L’ immagine ammirata e addirittura riverita di Gandhi, che proprio in Sudafrica iniziò l’ opera per cui rimase segnato nella storia, ne soffrì ampiamente, al punto che persino la scrittrice indiana Arundhati Roy ammise che dopo la pubblicazione di questa nuova biografia nessuno avrebbe potuto pensare come prima a questo grande uomo.
Secondo le pagine di «The South African Gandhi: Stretcher-Bearer of Empire», come già anticipato dal Washington Post nella sua recensione, appena giunto in Sudafrica, Gandhi avviò una tenace battaglia sugli ingressi separati per bianchi e neri all’ ufficio postale di Durban, dal momento che non trovava giusto che gli indiani rientrassero nella stessa categoria dei nativi sudafricani, che chiamava «cafri», e domandò un ingresso separato per gli indiani: «Ci feriva moltissimo questa mancanza di rispetto, e chiedemmo alle autorità di eliminare quell’ odiosa distinzione, e ora ci hanno dato tre ingressi per i neri, gli asiatici e gli europei.». In una lettera aperta al parlamento di Natal, nel 1893, peraltro, scrisse: «Ho avuto l’ ardire di sottolineare che sia gli inglesi che gli indiani provengono dalla stessa stirpe, chiamata indoariana. Una credenza generale sembra prevalere nella Colonia secondo la quale gli indiani sono un soltanto un po’ meglio, o addirittura uguali, ai selvaggi e cioè ai nativi dell’ Africa. I bambini crescono con questo pensiero, e il risultato è che gli indiani sono trascinati in basso nella stessa posizione dei primitivi cafri.».
In una petizione del 1895, il futuro Mahatma espresse peraltro la preoccupazione che un minore riconoscimento giuridico per gli indiani avrebbe avuto come risultato una degenerazione così forte che dalle loro abitudini civilizzate sarebbero stati degradati alle abitudini dei nativi, e nello spazio di una generazione ci sarebbe stata poca differenza nei costumi, nelle abitudini e nel modo di pensare tra la discendenza indiana e quella locale, mentre durante un discorso a Mumbai, nel 1896, disse che gli europei di Natal volevano degradare gli indiani al livello dei primitivi la cui unica occupazione era la caccia, e la cui unica ambizione era possedere un certo numero di mucche per comperarci una moglie e poi passare il resto della vita nell’ indolenza e nella nudità.
Nel giugno 2016, alcuni mesi dopo la pubblicazione di «The South African Gandhi: Stretcher-Bearer of Empire», all’ Università del Ghana di Accra venne inaugurata una statua in onore di Gandhi in occasione della visita del  Presidente della Repubblica Indiana, Pranab Mukherjee, iniziativa che sollevò l’ opposizione di vari professori e studenti, secondo cui la presenza della statua rappresentava «uno schiaffo a causa dell’ identità razzista di Gandhi». Venne pertanto lanciata una petizione in rete per chiederne l’ abbattimento, ed essa raccolse migliaia di adesioni in appena poche ore: attualmente il monumento non è più al suo posto.

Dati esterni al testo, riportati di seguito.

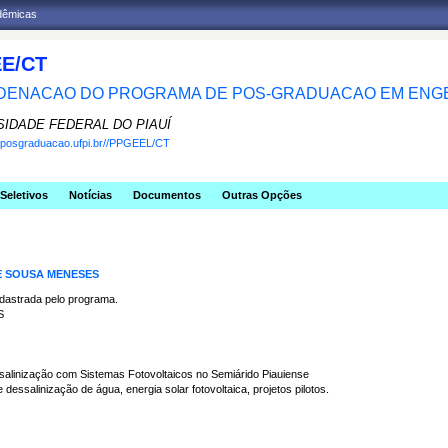
adêmicas
E/CT
ENACAO DO PROGRAMA DE POS-GRADUACAO EM ENGE
SIDADE FEDERAL DO PIAUÍ
w.posgraduacao.ufpi.br//PPGEEL/CT
Seletivos
Notícias
Documentos
Outras Opções
DE SOUSA MENESES
strada pelo programa.
S
alinização com Sistemas Fotovoltaicos no Semiárido Piauiense
salinização de água, energia solar fotovoltaica, projetos pilotos.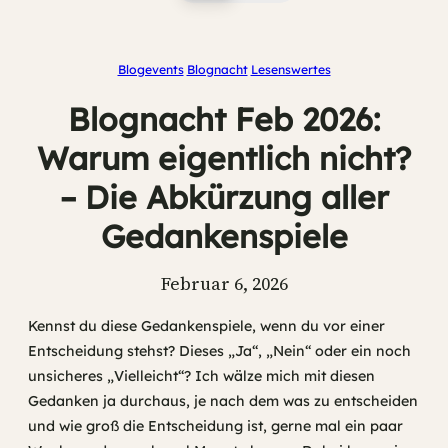
Blogevents
Blognacht
Lesenswertes
Blognacht Feb 2026:
Warum eigentlich nicht?
– Die Abkürzung aller
Gedankenspiele
Februar 6, 2026
Kennst du diese Gedankenspiele, wenn du vor einer
Entscheidung stehst? Dieses „Ja“, „Nein“ oder ein noch
unsicheres „Vielleicht“? Ich wälze mich mit diesen
Gedanken ja durchaus, je nach dem was zu entscheiden
und wie groß die Entscheidung ist, gerne mal ein paar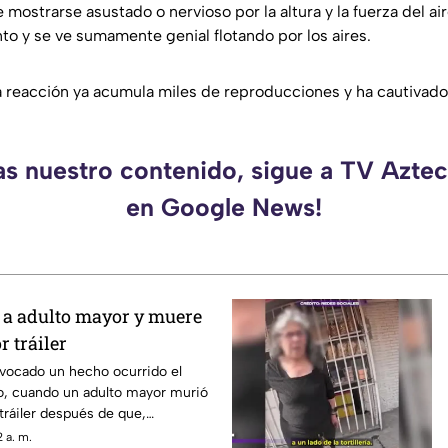
 mostrarse asustado o nervioso por la altura y la fuerza del aire
o y se ve sumamente genial flotando por los aires.
a reacción ya acumula miles de reproducciones y ha cautivado 
as nuestro contenido, sigue a TV Azt
en Google News!
a adulto mayor y muere
r tráiler
ovocado un hecho ocurrido el
o, cuando un adulto mayor murió
 tráiler después de que,
joven lo empujara hacia el
 a. m.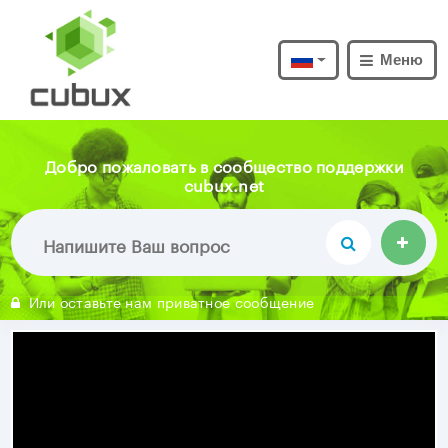
Меню
Добро пожаловать в сообщество поддержки
cubux.net
Или оставьте нам приватное сообщение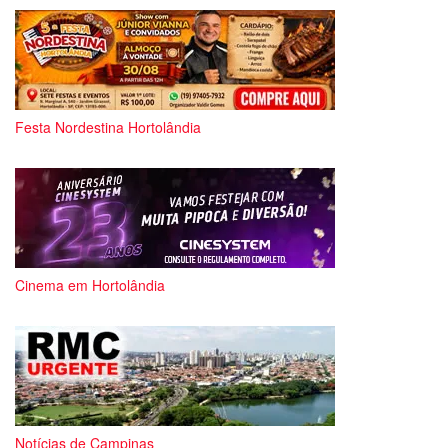
Festa Nordestina Hortolândia
Cinema em Hortolândia
Notícias de Campinas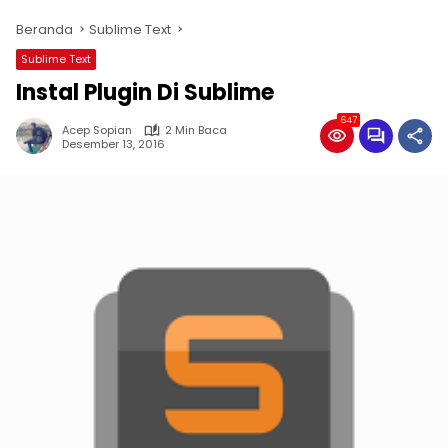
Beranda
Sublime Text
Sublime Text
Instal Plugin Di Sublime
647
Acep Sopian
2 Min Baca
Desember 13, 2016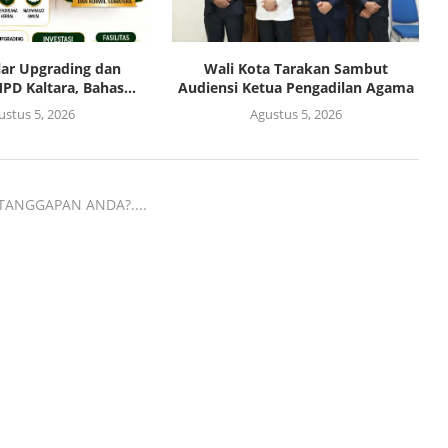
lar Upgrading dan
Wali Kota Tarakan Sambut
PD Kaltara, Bahas...
Audiensi Ketua Pengadilan Agama
ustus 5, 2026
Agustus 5, 2026
TANGGAPAN ANDA?....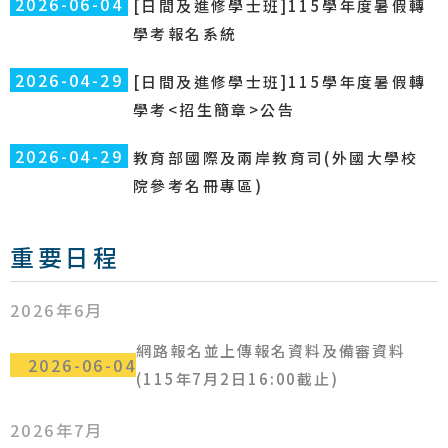
2026-06-04
[日間及進修學士班]115學年度暑假轉
學考報名系統
2026-04-29
[日間及進修學士班]115學年度暑假轉
學考<招生簡章>公告
2026-04-29
教育部國際及兩岸教育司(外國大學校
院參考名冊專區)
重要日程
2026年6月
網路報名並上傳報名資料及備審資料
2026-06-04
(115年7月2日16:00截止)
2026年7月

Il monumento all’ Università del Ghana;

So per esperienza diretta che quando ci si occupa di personaggi e avvenimenti storici è molto frequente fare i conti con l’ ottica dei cronisti che ci trasmettono le informazioni: essi influiscono sulla sostanza delle informazioni che riceviamo, tanto che nella maggior parte dei casi le fonti storiche sono state ormai ridotte a qualcosa di nocivo, proprio come quegli articoli di giornale riguardanti avvenimenti politici e sociali che riferiscono una sola notizia secondo i punti di vista più diversi e contrastanti tra loro, impedendoci di comprendere la verità dell’ avvenimento stesso. Perché la verità si trova sempre e soltanto nei fatti, mai nelle opinioni personali. Comunque sia è un fatto risaputo: la storia viene opportunamente trasformata in leggenda, e la leggenda in mito, quindi le convinzioni e i punti di vista finiscono per diventare più potenti della stessa verità a cui tutti dovremmo sforzarci di attenerci.

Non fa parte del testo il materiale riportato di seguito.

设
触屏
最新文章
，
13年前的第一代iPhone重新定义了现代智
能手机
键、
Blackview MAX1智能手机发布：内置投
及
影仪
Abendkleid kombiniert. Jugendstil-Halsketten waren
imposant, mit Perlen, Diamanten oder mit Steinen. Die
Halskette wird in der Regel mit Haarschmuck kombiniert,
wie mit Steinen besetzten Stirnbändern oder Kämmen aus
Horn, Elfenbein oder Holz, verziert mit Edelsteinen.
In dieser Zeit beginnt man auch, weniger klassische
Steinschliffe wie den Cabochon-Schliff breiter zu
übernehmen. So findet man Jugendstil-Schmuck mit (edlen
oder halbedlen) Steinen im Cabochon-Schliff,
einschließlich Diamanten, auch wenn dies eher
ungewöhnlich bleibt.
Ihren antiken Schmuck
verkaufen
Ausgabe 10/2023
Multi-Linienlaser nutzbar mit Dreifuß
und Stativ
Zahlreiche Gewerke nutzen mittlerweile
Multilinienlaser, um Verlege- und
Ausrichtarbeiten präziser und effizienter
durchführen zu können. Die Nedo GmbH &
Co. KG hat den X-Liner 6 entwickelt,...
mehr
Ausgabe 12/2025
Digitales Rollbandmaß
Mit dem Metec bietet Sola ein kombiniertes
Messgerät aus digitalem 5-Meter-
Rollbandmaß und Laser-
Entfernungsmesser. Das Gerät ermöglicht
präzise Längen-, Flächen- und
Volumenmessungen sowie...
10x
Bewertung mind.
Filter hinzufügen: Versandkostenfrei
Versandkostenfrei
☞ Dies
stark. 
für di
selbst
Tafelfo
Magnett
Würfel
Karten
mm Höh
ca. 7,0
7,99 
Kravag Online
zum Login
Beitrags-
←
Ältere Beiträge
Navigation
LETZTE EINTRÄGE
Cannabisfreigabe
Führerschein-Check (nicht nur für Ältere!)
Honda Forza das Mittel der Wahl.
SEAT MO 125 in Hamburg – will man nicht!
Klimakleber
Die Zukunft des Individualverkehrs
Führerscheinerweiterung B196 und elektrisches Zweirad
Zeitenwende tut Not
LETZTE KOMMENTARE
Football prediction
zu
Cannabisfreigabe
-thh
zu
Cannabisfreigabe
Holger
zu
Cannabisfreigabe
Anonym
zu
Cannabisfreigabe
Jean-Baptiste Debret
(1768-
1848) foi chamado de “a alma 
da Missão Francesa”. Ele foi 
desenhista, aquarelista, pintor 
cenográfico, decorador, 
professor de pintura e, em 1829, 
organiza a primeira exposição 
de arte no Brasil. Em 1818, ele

Nel caso particolare del Mahatma Gandhi e della sua posizione nei riguardi della popolazione nera, se le fonti consultate dai professori Desai e Vahed venissero ritenute attendibili, come ritengo possibile, è mia intenzione sottolineare che bisognerebbe ricordare che in quel tempo il fenomeno del razzismo era fortemente sentito quasi ovunque nel mondo, e che si manifestava in modo specifico a seconda delle aree geografiche. Peraltro, all’ interno delle singole società era presente una vigorosa suddivisione sociale. Purtroppo è così anche oggi, sebbene avvenga in modo diverso perché viviamo un’ altra era. Tutti gli uomini e le donne vissuti in questo mondo hanno subìto l’ influenza della mentalità e della cultura vigenti nel proprio contesto: lo stesso Gandhi nacque a Porbandar, una cittadina sulle coste occidentali dell’ India, ove visse la sua giovinezza in una benestante e tradizionale famiglia induista della casta mercantile dei Bania. Eppure, in ogni tempo ci sono coloro che a seguito di determinate esperienze intuizioni si allontanano dalla visione dominante delle cose e tentano di andarvi oltre per consentire un’ evoluzione benefica al proprio ambiente, da lasciare in eredità alle generazioni future. Il Mahatma Gandhi era uno di questi uomini, infatti lottava con convinzione contro il millenario cappio delle caste indù, con un occhio di grande riguardo verso i paria, o dalit, ossia gli «oppressi» ritenuti impuri, nonché contro l’ usanza dei matrimoni infantili a cui lui stesso era stato obbligato e contro l’ odio che contrapponeva induisti e musulmani, nonché indiani e britannici, così come occorre ricordare che era venuto al mondo nella più importante colonia britannica, e che visse quattro anni a Londra per studiare giurisprudenza presso la University College, adattandosi alle abitudini britanniche, vestendosi e cercando di vivere come un vero signore locale nonostante l’ opposizione della sua casta per l’ impossibilità di rispettare i precetti induisti in Occidente, e da cui venne dichiarato fuoricasta, venendo poi riammesso nella casta al suo ritorno in Oriente con l’ aiuto del fratello.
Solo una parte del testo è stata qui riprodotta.